▶ _TO DO_:
Lines from the opening of the material through the line containing "А.А.СМИРНОВ" must be duplicated word for word. Pictures are not.

▶ _RECORDS TO USE_:
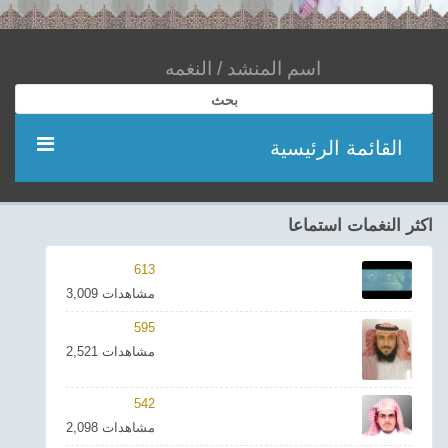
بحث
القائمة الرئيسية
مؤديين
اكثر النغمات استماعا
شعر
613
3,009 مشاهدات
اناشيد
595
2,521 مشاهدات
ادعية
542
احدث الفيديوهات
2,098 مشاهدات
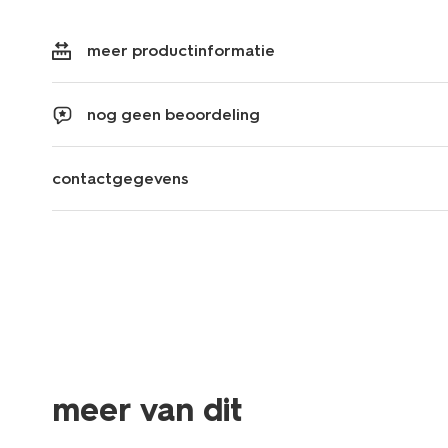
meer productinformatie
nog geen beoordeling
contactgegevens
meer van dit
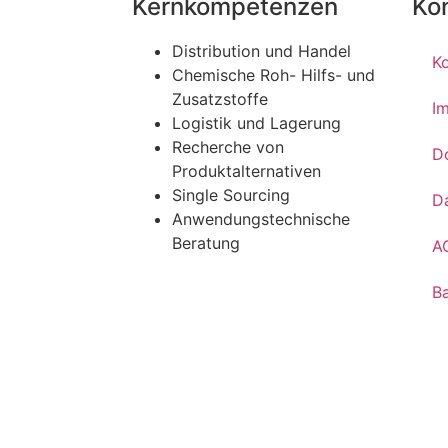
Kernkompetenzen
Ko
Distribution und Handel
K
Chemische Roh- Hilfs- und
Zusatzstoffe
I
Logistik und Lagerung
Recherche von
D
Produktalternativen
Single Sourcing
D
Anwendungstechnische
Beratung
A
Ba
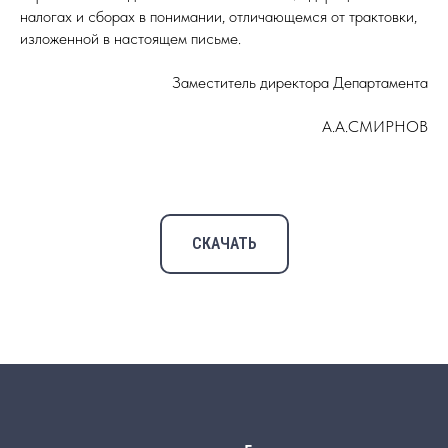
налогах и сборах в понимании, отличающемся от трактовки,
изложенной в настоящем письме.
Заместитель директора Департамента
А.А.СМИРНОВ
СКАЧАТЬ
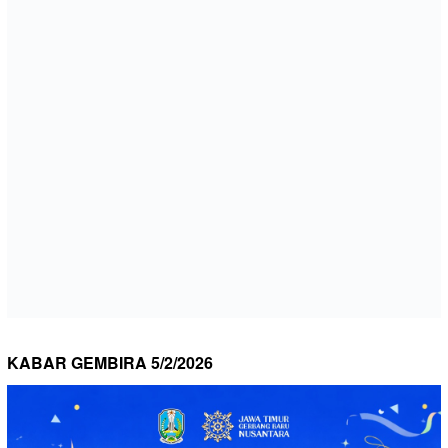
KABAR GEMBIRA 5/2/2026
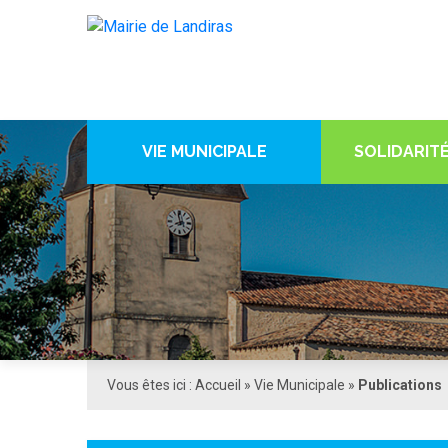
VIE MUNICIPALE
SOLIDARITÉ
Vous êtes ici :
Accueil
»
Vie Municipale
»
Publications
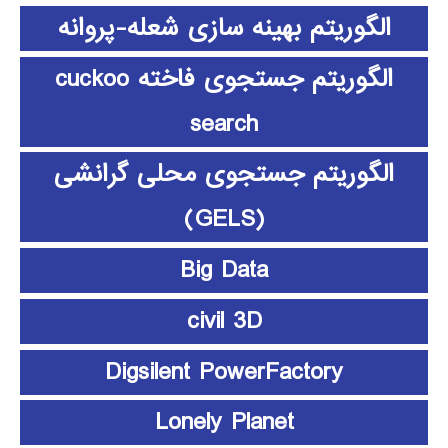
الگوریتم بهینه سازی شعله-پروانه
الگوریتم جستجوی فاخته cuckoo
search
الگوریتم جستجوی محلی گرانشی
(GELS)
Big Data
civil 3D
Digsilent PowerFactory
Lonely Planet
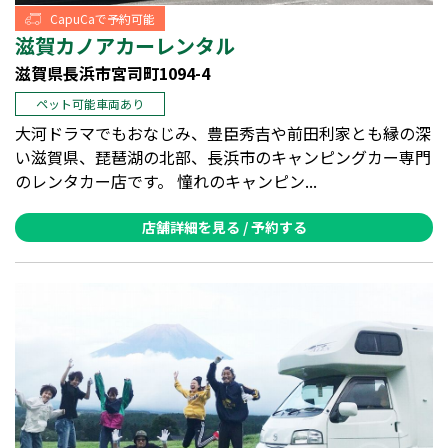
CapuCaで予約可能
滋賀カノアカーレンタル
滋賀県長浜市宮司町1094-4
ペット可能車両あり
大河ドラマでもおなじみ、豊臣秀吉や前田利家とも縁の深
い滋賀県、琵琶湖の北部、長浜市のキャンピングカー専門
のレンタカー店です。 憧れのキャンピン...
店舗詳細を見る / 予約する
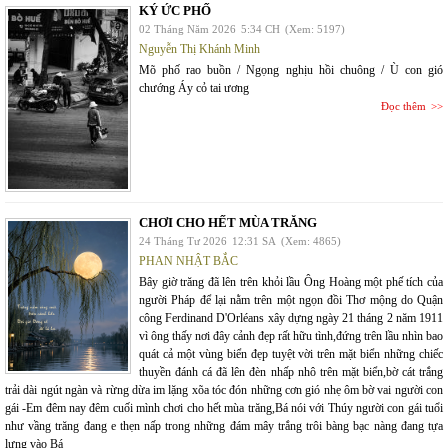
KÝ ỨC PHỐ
02 Tháng Năm 2026
5:34 CH
(Xem: 5197)
Nguyễn Thị Khánh Minh
Mõ phố rao buồn / Ngọng nghịu hồi chuông / Ù con gió
chướng Áy cỏ tai ương
Đọc thêm
CHƠI CHO HẾT MÙA TRĂNG
24 Tháng Tư 2026
12:31 SA
(Xem: 4865)
PHAN NHẬT BẮC
Bây giờ trăng đã lên trên khỏi lầu Ông Hoàng một phế tích của
người Pháp để lại nằm trên một ngọn đồi Thơ mộng do Quận
công Ferdinand D'Orléans xây dựng ngày 21 tháng 2 năm 1911
vì ông thấy nơi đây cảnh đẹp rất hữu tình,đứng trên lầu nhìn bao
quát cả một vùng biển đẹp tuyệt vời trên mặt biển những chiếc
thuyền đánh cá đã lên đèn nhấp nhô trên mặt biển,bờ cát trắng
trải dài ngút ngàn và rừng dừa im lặng xõa tóc đón những cơn gió nhẹ ôm bờ vai người con
gái -Em đêm nay đêm cuối mình chơi cho hết mùa trăng,Bá nói với Thúy người con gái tuổi
như vầng trăng đang e thẹn nấp trong những đám mây trắng trôi bàng bạc nàng đang tựa
lưng vào Bá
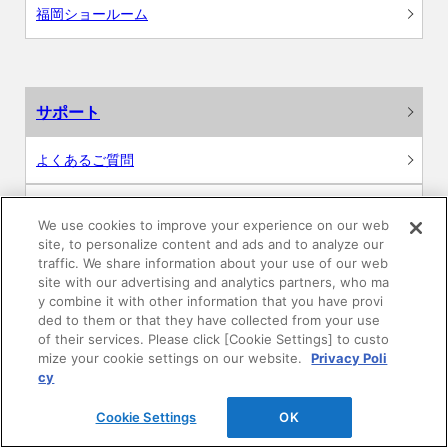
福岡ショールーム
サポート
よくあるご質問
カタログ閲覧・資料請求
We use cookies to improve your experience on our web
site, to personalize content and ads and to analyze our
各種データダウンロード
traffic. We share information about your use of our web
site with our advertising and analytics partners, who ma
y combine it with other information that you have provi
WEB見積・各種シミュレーション
ded to them or that they have collected from your use
of their services. Please click [Cookie Settings] to custo
交換用部品の購入
mize your cookie settings on our website.
Privacy Poli
cy
修理・点検
Cookie Settings
OK
お問い合わせ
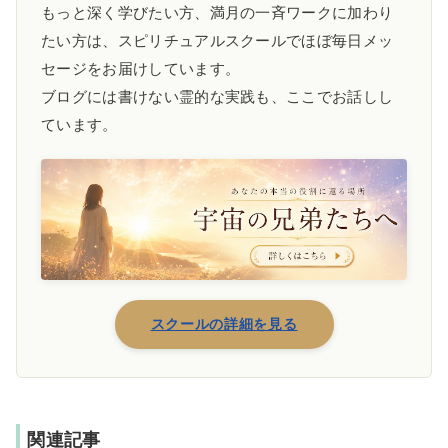
もっと深く学びたい方、満月の一斉ワークに加わり
たい方は、スピリチュアルスクールでほぼ毎日メッ
セージをお届けしています。
ブログには書けない霊的な実践も、ここでお話しし
ています。
スクールの詳細を見る
関連記事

▶ _TASK SOLUTION_:
بحث
القائمة الرئيسية
مؤديين
اكثر النغمات استماعا
شعر
613
3,009 مشاهدات
اناشيد
595
2,521 مشاهدات
ادعية
542
احدث الفيديوهات
2,098 مشاهدات
meer productinformatie
nog geen beoordeling
contactgegevens
meer van dit
Kernkompetenzen
Ko
Distribution und Handel
K
Chemische Roh- Hilfs- und
Zusatzstoffe
I
Logistik und Lagerung
Recherche von
D
Produktalternativen
Single Sourcing
D
Anwendungstechnische
Beratung
A
Ba
налогах и сборах в понимании, отличающемся от трактовки,
изложенной в настоящем письме.
Заместитель директора Департамента
А.А.СМИРНОВ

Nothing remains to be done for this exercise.